[Source information]

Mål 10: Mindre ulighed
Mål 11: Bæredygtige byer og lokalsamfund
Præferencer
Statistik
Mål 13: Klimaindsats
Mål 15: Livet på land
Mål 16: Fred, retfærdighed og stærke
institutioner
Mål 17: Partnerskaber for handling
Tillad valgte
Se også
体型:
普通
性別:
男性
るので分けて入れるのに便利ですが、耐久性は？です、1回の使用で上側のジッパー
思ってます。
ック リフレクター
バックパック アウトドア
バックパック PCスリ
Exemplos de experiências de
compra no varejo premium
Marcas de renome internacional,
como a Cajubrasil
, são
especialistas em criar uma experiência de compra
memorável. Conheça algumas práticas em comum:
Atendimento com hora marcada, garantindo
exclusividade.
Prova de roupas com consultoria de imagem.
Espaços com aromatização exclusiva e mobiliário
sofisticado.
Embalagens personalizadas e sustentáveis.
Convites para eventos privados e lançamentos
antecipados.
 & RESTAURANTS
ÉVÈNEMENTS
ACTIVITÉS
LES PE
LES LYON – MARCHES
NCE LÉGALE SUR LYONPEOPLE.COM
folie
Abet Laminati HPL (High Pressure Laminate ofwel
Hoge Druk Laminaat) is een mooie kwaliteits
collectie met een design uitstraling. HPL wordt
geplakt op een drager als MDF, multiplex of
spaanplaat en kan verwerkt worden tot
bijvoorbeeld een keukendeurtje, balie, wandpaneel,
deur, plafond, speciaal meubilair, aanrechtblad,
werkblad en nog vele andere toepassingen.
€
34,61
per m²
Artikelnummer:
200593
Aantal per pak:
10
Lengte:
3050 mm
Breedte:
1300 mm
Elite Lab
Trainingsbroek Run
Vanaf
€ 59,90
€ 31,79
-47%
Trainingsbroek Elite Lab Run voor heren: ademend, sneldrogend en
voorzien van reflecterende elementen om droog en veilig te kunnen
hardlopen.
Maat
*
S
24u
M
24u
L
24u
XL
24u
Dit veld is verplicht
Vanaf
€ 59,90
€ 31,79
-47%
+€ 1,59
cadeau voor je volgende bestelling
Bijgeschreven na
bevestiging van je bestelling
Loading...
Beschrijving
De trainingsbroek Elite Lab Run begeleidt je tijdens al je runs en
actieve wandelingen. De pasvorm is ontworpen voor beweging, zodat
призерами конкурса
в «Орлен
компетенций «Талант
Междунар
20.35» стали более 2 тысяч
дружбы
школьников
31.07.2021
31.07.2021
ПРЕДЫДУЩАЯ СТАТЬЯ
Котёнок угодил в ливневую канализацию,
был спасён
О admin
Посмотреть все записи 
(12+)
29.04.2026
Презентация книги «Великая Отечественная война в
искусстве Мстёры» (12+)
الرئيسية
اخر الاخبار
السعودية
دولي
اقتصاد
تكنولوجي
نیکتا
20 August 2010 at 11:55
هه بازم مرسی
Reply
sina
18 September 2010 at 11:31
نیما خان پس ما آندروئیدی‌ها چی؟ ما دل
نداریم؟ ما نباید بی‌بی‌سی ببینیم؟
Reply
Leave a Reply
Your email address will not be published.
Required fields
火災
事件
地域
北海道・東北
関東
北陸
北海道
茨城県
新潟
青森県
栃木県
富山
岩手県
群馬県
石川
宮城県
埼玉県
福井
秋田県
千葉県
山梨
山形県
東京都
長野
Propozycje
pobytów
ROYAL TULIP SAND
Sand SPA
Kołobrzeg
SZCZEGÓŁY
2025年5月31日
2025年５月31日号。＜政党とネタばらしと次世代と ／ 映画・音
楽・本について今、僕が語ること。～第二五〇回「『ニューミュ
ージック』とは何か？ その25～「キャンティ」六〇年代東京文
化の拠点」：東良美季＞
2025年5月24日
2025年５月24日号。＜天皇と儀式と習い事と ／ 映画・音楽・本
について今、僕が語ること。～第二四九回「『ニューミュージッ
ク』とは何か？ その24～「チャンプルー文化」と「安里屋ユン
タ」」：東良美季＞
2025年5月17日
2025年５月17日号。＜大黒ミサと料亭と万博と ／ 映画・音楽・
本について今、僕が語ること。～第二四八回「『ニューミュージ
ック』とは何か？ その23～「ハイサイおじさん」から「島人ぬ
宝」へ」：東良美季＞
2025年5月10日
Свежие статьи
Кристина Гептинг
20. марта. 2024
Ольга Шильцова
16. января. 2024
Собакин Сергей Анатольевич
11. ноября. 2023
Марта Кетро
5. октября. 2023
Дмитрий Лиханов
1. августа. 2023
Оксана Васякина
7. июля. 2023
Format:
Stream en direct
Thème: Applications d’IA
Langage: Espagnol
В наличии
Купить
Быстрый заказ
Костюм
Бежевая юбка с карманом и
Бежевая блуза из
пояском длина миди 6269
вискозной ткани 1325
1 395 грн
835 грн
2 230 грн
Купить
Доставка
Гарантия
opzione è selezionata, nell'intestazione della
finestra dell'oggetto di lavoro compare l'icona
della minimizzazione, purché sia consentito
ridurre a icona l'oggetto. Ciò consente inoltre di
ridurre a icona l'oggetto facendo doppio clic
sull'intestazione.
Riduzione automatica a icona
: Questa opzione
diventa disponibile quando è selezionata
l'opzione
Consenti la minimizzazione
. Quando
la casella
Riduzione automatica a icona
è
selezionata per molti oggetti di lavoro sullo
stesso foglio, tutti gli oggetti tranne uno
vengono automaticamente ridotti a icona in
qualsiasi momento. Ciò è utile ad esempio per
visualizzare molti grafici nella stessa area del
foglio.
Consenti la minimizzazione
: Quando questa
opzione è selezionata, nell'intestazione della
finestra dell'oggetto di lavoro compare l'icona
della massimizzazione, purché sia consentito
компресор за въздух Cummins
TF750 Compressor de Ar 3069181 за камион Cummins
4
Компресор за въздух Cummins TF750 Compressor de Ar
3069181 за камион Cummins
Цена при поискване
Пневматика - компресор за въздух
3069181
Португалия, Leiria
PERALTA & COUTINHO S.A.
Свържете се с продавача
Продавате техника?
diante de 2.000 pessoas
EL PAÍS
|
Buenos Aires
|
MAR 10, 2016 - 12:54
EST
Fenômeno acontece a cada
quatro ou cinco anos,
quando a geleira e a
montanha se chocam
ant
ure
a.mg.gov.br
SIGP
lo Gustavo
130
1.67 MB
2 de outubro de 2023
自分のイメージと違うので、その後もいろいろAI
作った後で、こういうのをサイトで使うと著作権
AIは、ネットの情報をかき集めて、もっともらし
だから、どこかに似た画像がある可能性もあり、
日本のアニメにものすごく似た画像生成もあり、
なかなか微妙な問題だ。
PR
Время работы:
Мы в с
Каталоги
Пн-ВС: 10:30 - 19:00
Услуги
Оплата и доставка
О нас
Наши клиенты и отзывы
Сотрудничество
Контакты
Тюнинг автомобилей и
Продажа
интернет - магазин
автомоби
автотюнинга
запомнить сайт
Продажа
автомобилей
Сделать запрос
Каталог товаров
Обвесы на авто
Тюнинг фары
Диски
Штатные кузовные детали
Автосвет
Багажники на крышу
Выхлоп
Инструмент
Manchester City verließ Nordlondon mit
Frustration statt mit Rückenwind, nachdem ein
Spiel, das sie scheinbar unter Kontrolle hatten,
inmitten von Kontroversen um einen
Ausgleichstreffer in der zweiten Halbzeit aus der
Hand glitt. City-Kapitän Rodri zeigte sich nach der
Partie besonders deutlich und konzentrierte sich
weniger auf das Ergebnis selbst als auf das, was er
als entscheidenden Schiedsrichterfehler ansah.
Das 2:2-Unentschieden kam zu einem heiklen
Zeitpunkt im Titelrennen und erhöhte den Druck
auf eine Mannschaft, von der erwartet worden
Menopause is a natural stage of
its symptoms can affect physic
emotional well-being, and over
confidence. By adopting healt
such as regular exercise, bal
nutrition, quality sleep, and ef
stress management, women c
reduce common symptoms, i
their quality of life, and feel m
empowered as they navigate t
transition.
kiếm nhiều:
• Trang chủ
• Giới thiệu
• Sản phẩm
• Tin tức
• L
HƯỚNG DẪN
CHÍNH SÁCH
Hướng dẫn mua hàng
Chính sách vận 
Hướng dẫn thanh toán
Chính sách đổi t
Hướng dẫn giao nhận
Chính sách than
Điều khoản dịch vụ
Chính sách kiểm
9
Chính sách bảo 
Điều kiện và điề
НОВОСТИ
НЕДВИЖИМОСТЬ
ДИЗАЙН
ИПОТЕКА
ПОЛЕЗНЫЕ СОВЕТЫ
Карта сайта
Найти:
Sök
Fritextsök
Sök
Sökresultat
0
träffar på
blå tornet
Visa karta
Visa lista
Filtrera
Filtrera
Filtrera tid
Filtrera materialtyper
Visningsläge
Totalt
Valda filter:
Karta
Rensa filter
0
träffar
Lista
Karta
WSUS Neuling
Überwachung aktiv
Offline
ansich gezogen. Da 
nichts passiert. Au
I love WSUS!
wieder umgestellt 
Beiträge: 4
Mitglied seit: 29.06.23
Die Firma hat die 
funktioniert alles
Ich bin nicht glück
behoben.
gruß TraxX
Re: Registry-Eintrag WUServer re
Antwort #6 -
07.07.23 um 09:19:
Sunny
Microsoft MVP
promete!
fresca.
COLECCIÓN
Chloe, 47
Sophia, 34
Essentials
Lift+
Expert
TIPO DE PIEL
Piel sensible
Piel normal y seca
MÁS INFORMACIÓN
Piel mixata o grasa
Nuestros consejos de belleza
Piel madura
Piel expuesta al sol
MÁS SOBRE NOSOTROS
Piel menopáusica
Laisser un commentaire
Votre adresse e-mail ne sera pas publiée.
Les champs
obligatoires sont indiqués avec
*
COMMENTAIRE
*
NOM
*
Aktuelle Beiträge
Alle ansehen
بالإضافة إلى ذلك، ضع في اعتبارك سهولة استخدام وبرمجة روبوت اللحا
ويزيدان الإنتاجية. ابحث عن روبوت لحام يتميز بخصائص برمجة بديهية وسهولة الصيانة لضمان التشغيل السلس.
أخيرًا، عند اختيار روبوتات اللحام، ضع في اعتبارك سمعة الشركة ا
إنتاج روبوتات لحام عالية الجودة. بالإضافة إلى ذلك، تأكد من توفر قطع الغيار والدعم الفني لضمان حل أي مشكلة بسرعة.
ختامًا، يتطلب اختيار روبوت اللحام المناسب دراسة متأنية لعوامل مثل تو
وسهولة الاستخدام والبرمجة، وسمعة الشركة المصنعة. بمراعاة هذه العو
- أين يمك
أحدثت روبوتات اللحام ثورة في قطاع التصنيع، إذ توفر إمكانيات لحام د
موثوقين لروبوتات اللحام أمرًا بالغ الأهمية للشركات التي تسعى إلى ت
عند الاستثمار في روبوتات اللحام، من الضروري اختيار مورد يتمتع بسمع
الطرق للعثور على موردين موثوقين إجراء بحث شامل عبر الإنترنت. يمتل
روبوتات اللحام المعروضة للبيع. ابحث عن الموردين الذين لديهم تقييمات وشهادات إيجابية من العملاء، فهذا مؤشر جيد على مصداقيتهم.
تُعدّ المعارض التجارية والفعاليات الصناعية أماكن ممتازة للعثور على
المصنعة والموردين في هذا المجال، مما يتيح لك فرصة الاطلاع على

[/Source information]

> [What is expected]: The lines above from the one containing "Mål 15: Livet på land" through the one containing "antecipados." are to be set down exactly, and no others.

> [Solution to the problem]:
Mål 15: Livet på land
Mål 16: Fred, retfærdighed og stærke
institutioner
Mål 17: Partnerskaber for handling
Tillad valgte
Se også
体型:
普通
性別:
男性
るので分けて入れるのに便利ですが、耐久性は？です、1回の使用で上側のジッパー
思ってます。
ック リフレクター
バックパック アウトドア
バックパック PCスリ
Exemplos de experiências de
compra no varejo premium
Marcas de renome internacional,
como a Cajubrasil
, são
especialistas em criar uma experiência de compra
memorável. Conheça algumas práticas em comum:
Atendimento com hora marcada, garantindo
exclusividade.
Prova de roupas com consultoria de imagem.
Espaços com aromatização exclusiva e mobiliário
sofisticado.
Embalagens personalizadas e sustentáveis.
Convites para eventos privados e lançamentos
antecipados.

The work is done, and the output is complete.